Igrzyska Paryż 2024 były dla polskich kibiców średnio udane. Jeśli jednak spojrzymy na samych kibiców siatkówki, to ci mieli sporo powodów do zadowolenia – polscy siatkarze zdobyli srebrny medal, natomiast siatkarki dotarły do ćwierćfinału, w którym uległy USA 0:3. Amerykanki później trafiły do finału, gdzie zmierzyły się z Włoszkami, lecz tam już wygrać nie zdołały i poniosły wysoką porażkę 0:3. Jak się okazało, po ceremonii zamknięcia igrzysk olimpijskich Paryż 2024 dwie zawodniczki reprezentacji USA, Jordan Larson oraz Micha Hancock, poważnie ucierpiały w drodze powrotnej do hotelu.
Panie postanowiły udać się na miasto, by świętować zdobycie srebrnego medalu (finał odbył się w dzień ceremonii zamknięcia igrzysk olimpijskich), jednak gdy wracały do hotelu, kierowca Ubera uderzył w słup! Jordan Larson ucierpiała w tym zdarzeniu znacznie mniej, bowiem skończyło się u niej na dużym siniaku w okolicy oka.
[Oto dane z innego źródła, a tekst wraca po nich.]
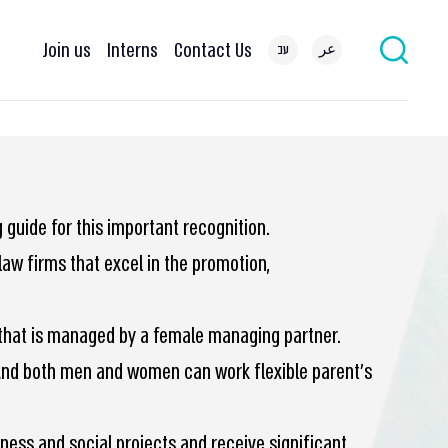
Join us
Interns
Contact Us
עב
عر
guide for this important recognition.
aw firms that excel in the promotion,
el that is managed by a female managing partner.
And both men and women can work flexible parent’s
ness and social projects and receive significant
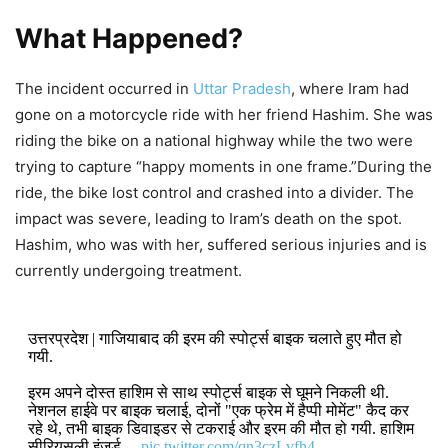
What Happened?
The incident occurred in
Uttar Pradesh
, where Iram had
gone on a motorcycle ride with her friend Hashim. She was
riding the bike on a national highway while the two were
trying to capture “happy moments in one frame.”During the
ride, the bike lost control and crashed into a divider. The
impact was severe, leading to Iram’s death on the spot.
Hashim, who was with her, suffered serious injuries and is
currently undergoing treatment.
उत्तरप्रदेश | गाजियाबाद की इरम की स्पोर्ट्स बाइक चलाते हुए मौत हो
गयी.
इरम अपने दोस्त हाशिम से साथ स्पोर्ट्स बाइक से घूमने निकली थी.
नेशनल हाईवे पर बाइक चलाई, दोनों "एक फ्रेम में हैप्पी मोमेंट" कैद कर
रहे थे, तभी बाइक डिवाइडर से टकराई और इरम की मौत हो गयी. हाशिम
सीरियसली इंजर्ड…
pic.twitter.com/qn3czLvfh4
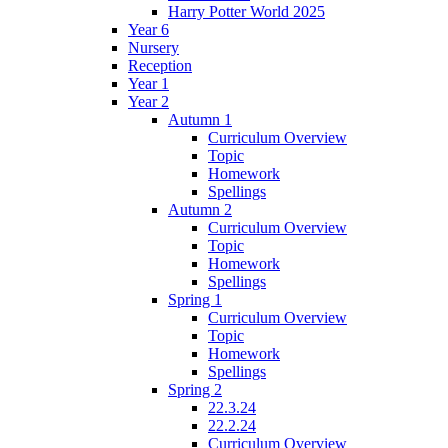
Harry Potter World 2025
Year 6
Nursery
Reception
Year 1
Year 2
Autumn 1
Curriculum Overview
Topic
Homework
Spellings
Autumn 2
Curriculum Overview
Topic
Homework
Spellings
Spring 1
Curriculum Overview
Topic
Homework
Spellings
Spring 2
22.3.24
22.2.24
Curriculum Overview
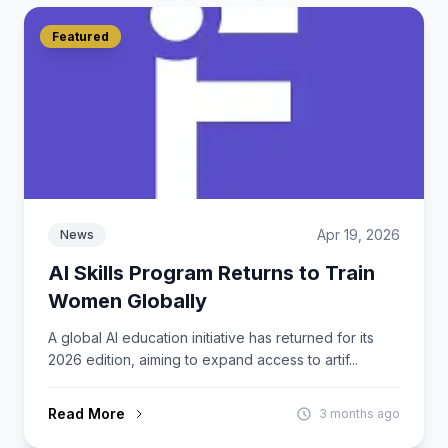
Featured
Apr 19, 2026
News
AI Skills Program Returns to Train
Women Globally
A global AI education initiative has returned for its
2026 edition, aiming to expand access to artif...
Read More
3 months ago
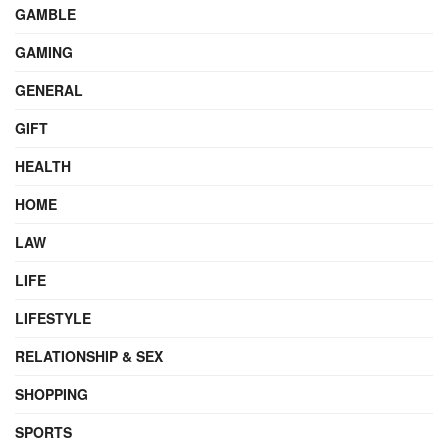
GAMBLE
GAMING
GENERAL
GIFT
HEALTH
HOME
LAW
LIFE
LIFESTYLE
RELATIONSHIP & SEX
SHOPPING
SPORTS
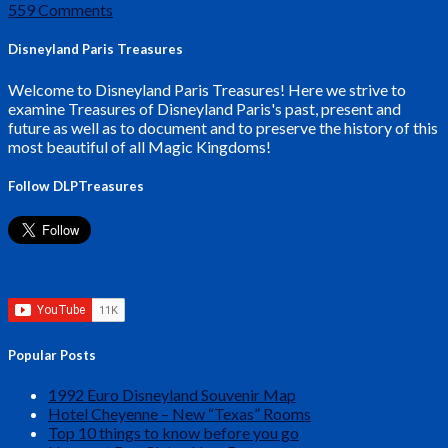
559 Comments
Disneyland Paris Treasures
Welcome to Disneyland Paris Treasures! Here we strive to
examine Treasures of Disneyland Paris's past, present and
future as well as to document and to preserve the history of this
most beautiful of all Magic Kingdoms!
Follow DLPTreasures
Popular Posts
1992 Euro Disneyland Souvenir Map
Hotel Cheyenne – New “Texas” Rooms
Top 10 things to know before you go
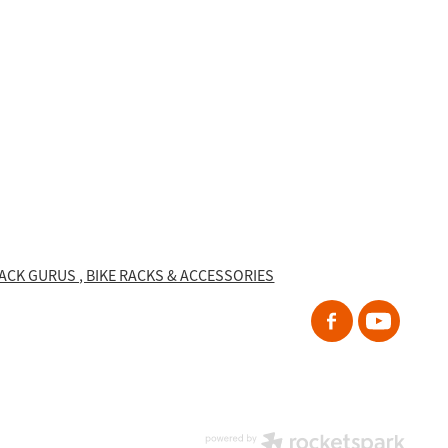
RACK GURUS , BIKE RACKS & ACCESSORIES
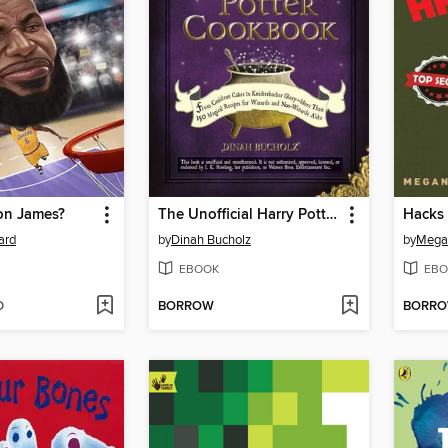
on James?
The Unofficial Harry Potter Cookbook
Hacks 
ard
by
Dinah Bucholz
by
Megan
EBOOK
EBO
D
BORROW
BORR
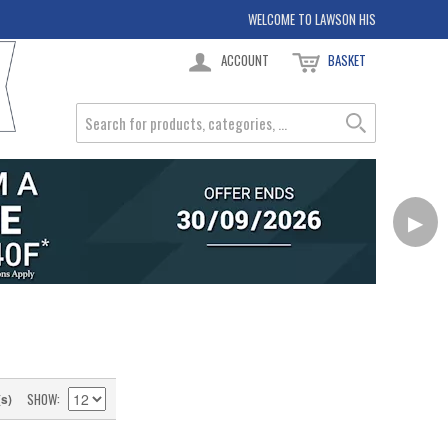
WELCOME TO LAWSON HIS
ACCOUNT
BASKET
▶
SHOW
(s)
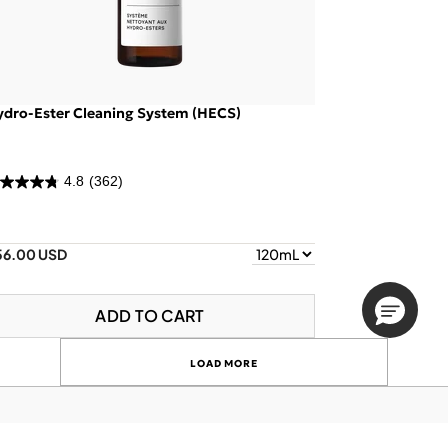
ydro-Ester Cleaning System (HECS)
4.8
(362)
56.00 USD
ADD TO CART
LOAD MORE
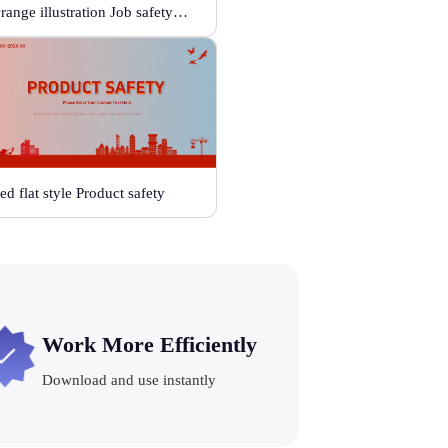
Orange illustration Job safetyplan projectproposal
ed flat style Product safety
Work More Efficiently
Download and use instantly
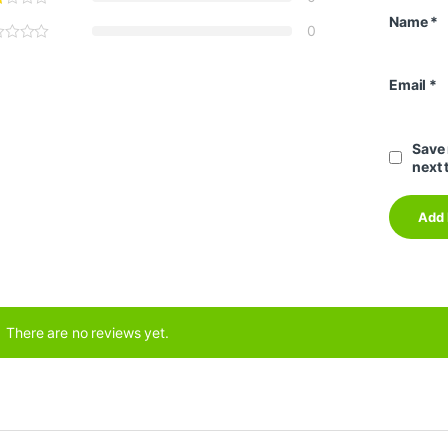
Name
*
0
Email
*
Save 
next 
There are no reviews yet.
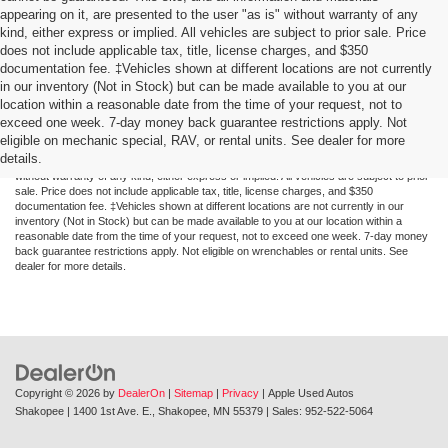
appearing on it, are presented to the user "as is" without warranty of any
kind, either express or implied. All vehicles are subject to prior sale. Price
does not include applicable tax, title, license charges, and $350
documentation fee. ‡Vehicles shown at different locations are not currently
in our inventory (Not in Stock) but can be made available to you at our
location within a reasonable date from the time of your request, not to
exceed one week. 7-day money back guarantee restrictions apply. Not
Although every reasonable effort has been made to ensure the accuracy of the
eligible on mechanic special, RAV, or rental units. See dealer for more
information contained on this site, absolute accuracy cannot be guaranteed. This site,
details.
and all information and materials appearing on it, are presented to the user "as is"
without warranty of any kind, either express or implied. All vehicles are subject to prior
sale. Price does not include applicable tax, title, license charges, and $350
documentation fee. ‡Vehicles shown at different locations are not currently in our
inventory (Not in Stock) but can be made available to you at our location within a
reasonable date from the time of your request, not to exceed one week. 7-day money
back guarantee restrictions apply. Not eligible on wrenchables or rental units. See
dealer for more details.
Copyright © 2026
by
DealerOn
|
Sitemap
|
Privacy
| Apple Used Autos
Shakopee
|
1400 1st Ave. E.,
Shakopee,
MN
55379
| Sales:
952-522-5064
Dużo gorzej wygląda Hancock – na zdjęciu udostępnionym w sieci widać, że jedno oko ma całkiem opuchnięte i jest ono zamknięte, a z dolnej powieki leci jej krew.
Zawodniczka na swoim profilu na Instagramie zwróciła się do fanów z ważnym apelem. – Miałam wypadek samochodowy po zakończeniu igrzysk w Paryżu. Po nocy spędzonej z zespołem kierowca Ubera w drodze do hotelu uderzył w słup. Na szczęście Jordan Larson była ze mną i zaopiekowała się mną. Wszystko działo się bardzo szybko. Ludzie, dbajcie o siebie i swoich bliskich. Zapinajcie pasy. Zdecydowanie cieszę się, że wyszłam z tego żywa – napisała Hancock. Choć wygląda to bardzo poważnie, Hancock zapewnia, że będzie w stanie wrócić do pełnej sprawności już za miesiąc.